Sergio Emilio Carballido is a final-year student passionate about the intersection of the humanities and social sciences, particularly where religion and economics meet, and how people find meaning through things, ideas and people. With a deep curiosity about culture and human behavior, he brings an open mind and a thoughtful ear to every conversation. Feel free to reach out! He’s always happy to connect, especially if there's coffee around.
Sergio Emilio Carballido Murcio
Wolf Humanities Center Undergraduate Fellow
2025—2026 Forum on Truth
Sergio Emilio Carballido Murcio
Executive Board, Wolf Undergraduate Humanities Forum
Religious Studies, Mathematical Economics
Accessing Truth Through Mind: A Comparative Study of Ratnakīrti’s Epistemology and Nāgārjuna’s Mādhyamaka
Following a tradition that can be traced at least from Descartes to Heidegger, western philosophy has assumed the subject-object duality questioning constantly the interactions and characteristics of both notions. Can the subject access reality? Descartes conceptualized the mind (the thinking “I”) as fundamentally distinct from external reality.
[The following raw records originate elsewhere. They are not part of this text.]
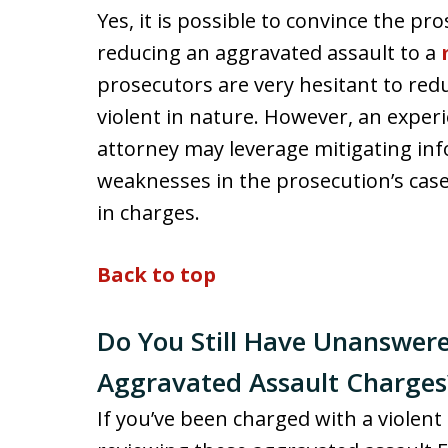
Yes, it is possible to convince the p
reducing an aggravated assault to a
prosecutors are very hesitant to red
violent in nature. However, an expe
attorney may leverage mitigating in
weaknesses in the prosecution’s case
in charges.
Back to top
Do You Still Have Unanswer
Aggravated Assault Charges
If you’ve been charged with a violent 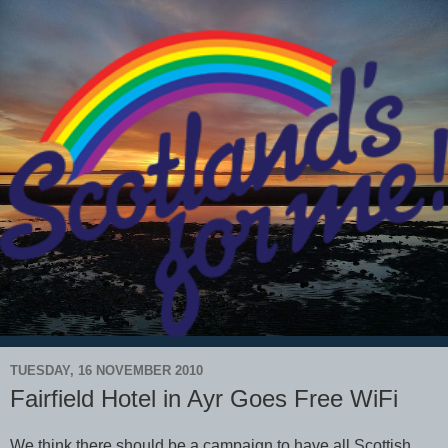
TUESDAY, 16 NOVEMBER 2010
Fairfield Hotel in Ayr Goes Free WiFi
We think there should be a campaign to have all Scottish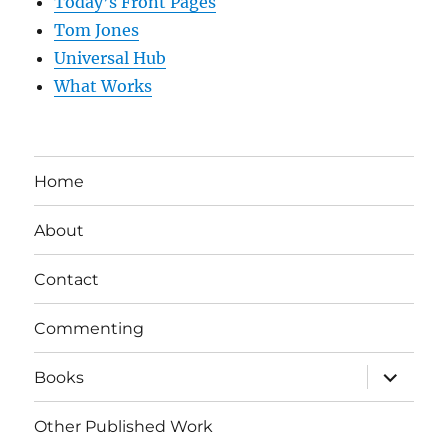
Today’s Front Pages
Tom Jones
Universal Hub
What Works
Home
About
Contact
Commenting
expand
Books
child
menu
Other Published Work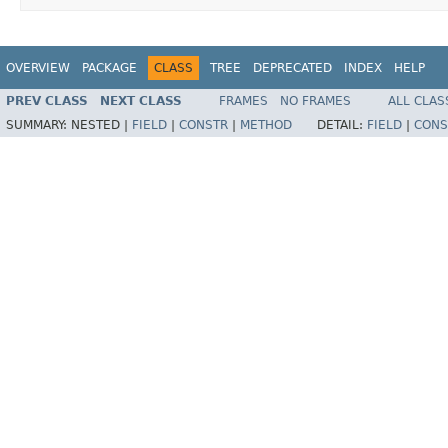
OVERVIEW
PACKAGE
CLASS
TREE
DEPRECATED
INDEX
HELP
PREV CLASS
NEXT CLASS
FRAMES
NO FRAMES
ALL CLAS
SUMMARY:
NESTED |
FIELD
|
CONSTR
|
METHOD
DETAIL:
FIELD
|
CONS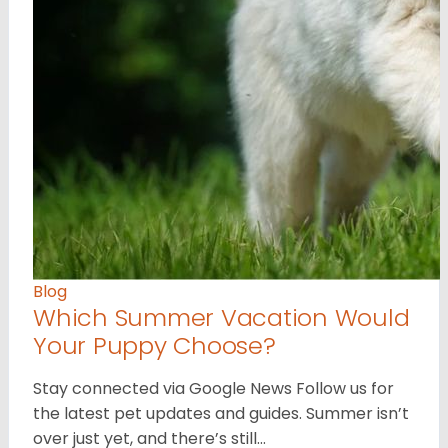
Blog
Which Summer Vacation Would
Your Puppy Choose?
Stay connected via Google News Follow us for
the latest pet updates and guides. Summer isn’t
over just yet, and there’s still…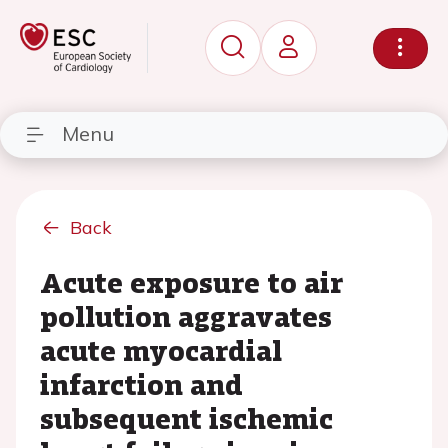
Menu
Back
Acute exposure to air
pollution aggravates
acute myocardial
infarction and
subsequent ischemic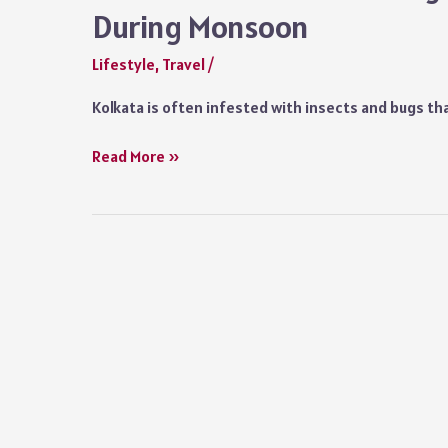
During Monsoon
Lifestyle
,
Travel
/
Kolkata is often infested with insects and bugs t
Kolkata
Read More »
Monsoon:
Packing
Checklist
for
Visiting
Kolkata
During
Monsoon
Heidegger, in a revolutionary approach, takes the being of the subject (Dasein) to be intimately intertwined with the world—however, he still preserves a meaningful, if more fluid, distinction between Dasein (the subject) and the objects it encounters. On the other hand, Buddhist philosophers have taken a more radical approach. Ratnakīrti’s emphasis on the mind’s conceptual constructs and Nāgārjuna’s insistence that nothing has an independent essence both challenge the classical subject–object duality even questioning the existence of reality. This paper dissects Ratnakīrti’s and Nāgārjuna’s arguments to challenge the notion that our mind can access truth.